Bisa dilihat, betapa ringkasnya jika menggunakan tahwil bukan?. Maka inilah salah satu kehebatan Imam muslim dalam memaparkan sanad di dalam kitab shahihnya.
- Penyebutan satu persatu sanad hadis, kemudian menyebutkan matan haditsnya langsung setelah sanad pertama, adapun sanad setelahnya ia meng-athafkannya dengan kata : misluhu, nahwuhu, dan lain sebagainya.
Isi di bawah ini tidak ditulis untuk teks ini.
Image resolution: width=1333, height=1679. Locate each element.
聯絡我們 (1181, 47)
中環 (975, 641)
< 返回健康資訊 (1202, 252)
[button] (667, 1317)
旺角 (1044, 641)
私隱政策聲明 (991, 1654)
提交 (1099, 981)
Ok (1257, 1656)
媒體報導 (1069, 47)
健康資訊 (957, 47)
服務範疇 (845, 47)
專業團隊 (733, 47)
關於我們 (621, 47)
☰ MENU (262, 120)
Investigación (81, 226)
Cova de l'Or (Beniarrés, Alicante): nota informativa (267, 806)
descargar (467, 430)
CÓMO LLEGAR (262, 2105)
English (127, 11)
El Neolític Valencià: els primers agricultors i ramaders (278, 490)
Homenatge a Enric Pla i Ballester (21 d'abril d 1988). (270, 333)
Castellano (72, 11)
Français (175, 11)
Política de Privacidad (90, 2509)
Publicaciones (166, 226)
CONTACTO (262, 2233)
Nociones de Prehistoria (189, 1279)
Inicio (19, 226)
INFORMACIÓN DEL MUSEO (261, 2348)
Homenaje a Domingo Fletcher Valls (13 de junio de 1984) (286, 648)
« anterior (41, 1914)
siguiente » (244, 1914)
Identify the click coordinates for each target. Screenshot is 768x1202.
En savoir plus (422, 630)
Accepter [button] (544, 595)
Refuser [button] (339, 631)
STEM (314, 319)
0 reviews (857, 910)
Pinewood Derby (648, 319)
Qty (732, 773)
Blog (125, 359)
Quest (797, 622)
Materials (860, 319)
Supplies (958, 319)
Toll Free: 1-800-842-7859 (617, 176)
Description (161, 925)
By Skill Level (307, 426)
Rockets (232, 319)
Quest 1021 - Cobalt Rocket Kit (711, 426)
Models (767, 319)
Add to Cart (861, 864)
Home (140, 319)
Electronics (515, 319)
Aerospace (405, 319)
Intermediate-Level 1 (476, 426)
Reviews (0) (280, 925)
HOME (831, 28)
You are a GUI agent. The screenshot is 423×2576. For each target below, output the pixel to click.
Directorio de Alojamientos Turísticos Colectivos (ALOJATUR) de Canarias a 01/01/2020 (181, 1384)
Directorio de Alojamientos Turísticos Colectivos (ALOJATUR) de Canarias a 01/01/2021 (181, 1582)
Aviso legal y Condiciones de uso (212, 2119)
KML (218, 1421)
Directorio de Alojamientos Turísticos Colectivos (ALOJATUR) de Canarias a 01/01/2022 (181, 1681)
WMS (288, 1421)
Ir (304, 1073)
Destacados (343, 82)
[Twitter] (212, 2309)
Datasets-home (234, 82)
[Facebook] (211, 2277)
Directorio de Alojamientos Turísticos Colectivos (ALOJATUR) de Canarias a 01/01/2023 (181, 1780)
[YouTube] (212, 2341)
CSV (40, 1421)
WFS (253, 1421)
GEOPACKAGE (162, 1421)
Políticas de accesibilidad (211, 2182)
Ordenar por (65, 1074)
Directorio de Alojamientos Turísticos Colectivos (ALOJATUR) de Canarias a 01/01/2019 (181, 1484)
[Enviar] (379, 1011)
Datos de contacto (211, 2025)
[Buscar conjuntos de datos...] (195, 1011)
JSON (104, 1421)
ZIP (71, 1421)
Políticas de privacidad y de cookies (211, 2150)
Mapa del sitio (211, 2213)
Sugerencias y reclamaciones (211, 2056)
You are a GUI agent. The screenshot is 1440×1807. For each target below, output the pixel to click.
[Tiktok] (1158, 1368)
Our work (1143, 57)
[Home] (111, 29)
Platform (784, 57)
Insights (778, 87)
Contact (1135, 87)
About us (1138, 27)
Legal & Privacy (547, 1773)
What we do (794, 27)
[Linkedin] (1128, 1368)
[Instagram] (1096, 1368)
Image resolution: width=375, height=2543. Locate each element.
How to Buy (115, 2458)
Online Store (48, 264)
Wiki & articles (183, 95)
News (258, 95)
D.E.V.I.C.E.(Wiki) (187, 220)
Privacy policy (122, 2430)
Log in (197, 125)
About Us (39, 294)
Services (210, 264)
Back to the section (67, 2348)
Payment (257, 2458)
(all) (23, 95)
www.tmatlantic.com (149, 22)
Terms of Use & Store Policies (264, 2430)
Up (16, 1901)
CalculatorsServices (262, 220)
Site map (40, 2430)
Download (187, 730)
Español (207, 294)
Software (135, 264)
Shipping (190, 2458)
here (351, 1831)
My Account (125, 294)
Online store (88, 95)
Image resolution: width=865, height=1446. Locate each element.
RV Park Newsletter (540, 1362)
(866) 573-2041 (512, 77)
Contohnya sebagai berikut:
حَدَّثَنِي مُحَمَّدُ بْنُ الْمُثَنَّى حَدَّثَنَا عَبْدُ الرَّحْمَنِ عَنْ سُفْيَانَ عَنْ أَبِي الزُّبَيْرِ عَنْ جَابِرٍ وَابْنِ عُمَرَ أَنَّ رَسُولَ اللَّهِ صَلَّى اللَّهُ عَلَيْهِ وَسَلَّمَ قَالَ: ((الْمُؤْمِنُ يَأْكُلُ فِي مِعًى وَاحِدٍ، وَالْكَافِرُ يَأْكُلُ فِي سَبْعَةِ أَمْعَاءٍ))
وَحَدَّثَنَا ابْنُ نُمَيْرٍ حَدَّثَنَا أَبِي حَدَّثَنَا سُفْيَانُ عَنْ أَبِي الزُّبَيْرِ عَنْ جَابِرٍ عَنِ النَّبِيِّ صَلَّى اللَّهُ عَلَيْهِ وَسَلَّمَ بِمِثْلِهِ وَلَمْ يَذْكُرِ ابْنَ عُمَرَ
Artinya: “Telah menceritakan kepadaku Muhammad bin Al Mutsanna, telah menceritakan kepada kami ‘Abdurrahman dari Sufyan dari Abu Zubair dari Jabir dan Ibnu ‘Umar, Bahwa Rasulullah ﷺ bersabda, “Orang mukmin makan dengan satu usus (perut) sedangkan orang kafir makan dengan tujuh usus (perut)”.
Dan telah menceritakan kepada kami Ibnu Numair, telah menceritakan kepada kami Bapakku, telah menceritakan kepada kami Sufyan dari Abu Zubair dari Jabir dari Nabi ﷺ dengan Hadits yang serupa, namun dia tidak menyebutkan Ibnu Umar. (HR. Muslim:3841)
Dari hadis di atas terlihat jika Imam Muslim menyebutkan sanad hadis, kemudian menyebutkan matan hadisnya langsung setelah sanad pertama. Adapun sanad setelahnya ia meng-athafkannya dengan kata “ misluhu”.
Kitab yang Sistematik
Maka, dari metodologi pemaparan dan periwayatan Hadis yang dilakukan Imam Muslim terhadap kitab shahihnya, menjadikan Shahih Muslim kitab hadis yang memiliki sistematika penulisan yang luar biasa. Hal ini menunjukkan bahwa imam muslim merupakan ulama yang kreatif dan inovatif, tidak hanya mengikuti cara gurunya -Imam Bukhari- dalam membukukan hadis, namun juga ia berinovasi dengan melakukan sistematika penulisan yang berbeda dengan tujuan untuk mempermudah dan membuat kitab hadis yang seutuhnya mengumpulkan hadis-hadis Rasulullah Saw.